Question

Mass Defect and Energy Released in the Fission of \( ^{235}_{92}\text{U} \) 
When a neutron collides with \( ^{235}_{92}\text{U} \), the nucleus gives \( ^{140}_{54}\text{Xe} \) and \( ^{94}_{38}\text{Sr} \) as fission products, and two neutrons are ejected. Calculate the mass defect and the energy released (in MeV) in the process.
Given:

• Mass of \( ^{235}_{92}\text{U} \): \( m(^{235}_{92}\text{U}) = 235.04393 \, \text{u} \)
• Mass of \( ^{140}_{54}\text{Xe} \): \( m(^{140}_{54}\text{Xe}) = 139.92164 \, \text{u} \)
• Mass of \( ^{94}_{38}\text{Sr} \): \( m(^{94}_{38}\text{Sr}) = 93.91536 \, \text{u} \)
• Mass of neutron \( ^{1}_0n \): \( m(^{1}_0n) = 1.00866 \, \text{u} \)
• Conversion factor: \( 1 \, \text{u} = 931 \, \text{MeV}/c^2 \)

Hint:

The mass defect in a nuclear reaction is the difference in mass between the initial nucleus and the sum of the masses of the products. This mass defect is converted into energy, which can be calculated using the equation \( E = \Delta m \times 931 \, \text{MeV}/c^2 \).

Answer 1

Mass Defect and Energy Released in the Fission of \( ^{235}_{92}\text{U} \) 

In this fission process, the total mass before and after the reaction changes. The total mass defect \( \Delta m \) is the difference between the mass of the fission products and the initial mass.

\[ \Delta m = m(\text{Initial mass}) - m(\text{Final mass}) \]

The initial mass is the mass of the \( ^{235}_{92}\text{U} \) nucleus plus the mass of the neutron:

\[ m_{\text{initial}} = m(^{235}_{92}\text{U}) + m(^{1}_0n) \]

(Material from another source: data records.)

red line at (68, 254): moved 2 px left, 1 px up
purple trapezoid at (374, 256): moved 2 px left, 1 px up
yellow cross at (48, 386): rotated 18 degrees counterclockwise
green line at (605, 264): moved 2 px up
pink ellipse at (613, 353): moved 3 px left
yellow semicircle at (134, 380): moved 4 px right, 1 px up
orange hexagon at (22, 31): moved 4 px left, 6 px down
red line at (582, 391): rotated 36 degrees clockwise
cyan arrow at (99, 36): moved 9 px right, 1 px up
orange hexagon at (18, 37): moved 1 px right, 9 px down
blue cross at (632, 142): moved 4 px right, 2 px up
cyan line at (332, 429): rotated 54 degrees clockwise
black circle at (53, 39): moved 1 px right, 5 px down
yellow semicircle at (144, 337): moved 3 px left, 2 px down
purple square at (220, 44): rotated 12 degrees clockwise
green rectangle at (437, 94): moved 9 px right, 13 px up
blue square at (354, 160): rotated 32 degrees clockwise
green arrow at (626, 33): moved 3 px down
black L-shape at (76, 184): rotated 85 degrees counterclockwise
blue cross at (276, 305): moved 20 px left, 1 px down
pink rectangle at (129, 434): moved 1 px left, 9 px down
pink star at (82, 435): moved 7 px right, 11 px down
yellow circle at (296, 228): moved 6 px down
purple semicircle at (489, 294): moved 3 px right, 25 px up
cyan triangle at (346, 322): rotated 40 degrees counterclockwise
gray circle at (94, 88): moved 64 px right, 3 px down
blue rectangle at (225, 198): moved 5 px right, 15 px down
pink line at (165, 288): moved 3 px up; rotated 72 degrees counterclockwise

Substituting the given values:

\[ m_{\text{initial}} = 235.04393 + 1.00866 = 236.05259 \, \text{u} \]

The final mass is the mass of the fission products (the \( ^{140}_{54}\text{Xe} \) and \( ^{94}_{38}\text{Sr} \) nuclei) plus the mass of the two neutrons:

\[ m_{\text{final}} = m(^{140}_{54}\text{Xe}) + m(^{94}_{38}\text{Sr}) + 2 \times m(^{1}_0n) \]

Substituting the given values:

\[ m_{\text{final}} = 139.92164 + 93.91536 + 2 \times 1.00866 = 235.85432 \, \text{u} \]

Now, the mass defect is:

\[ \Delta m = 236.05259 - 235.85432 = 0.19827 \, \text{u} \]

To find the energy released, we use the equivalence \( E = \Delta m \times 931 \, \text{MeV}/c^2 \):

\[ E = 0.19827 \times 931 = 184.59 \, \text{MeV} \]

Thus, the energy released in the process is \( \boxed{184.59} \, \text{MeV} \).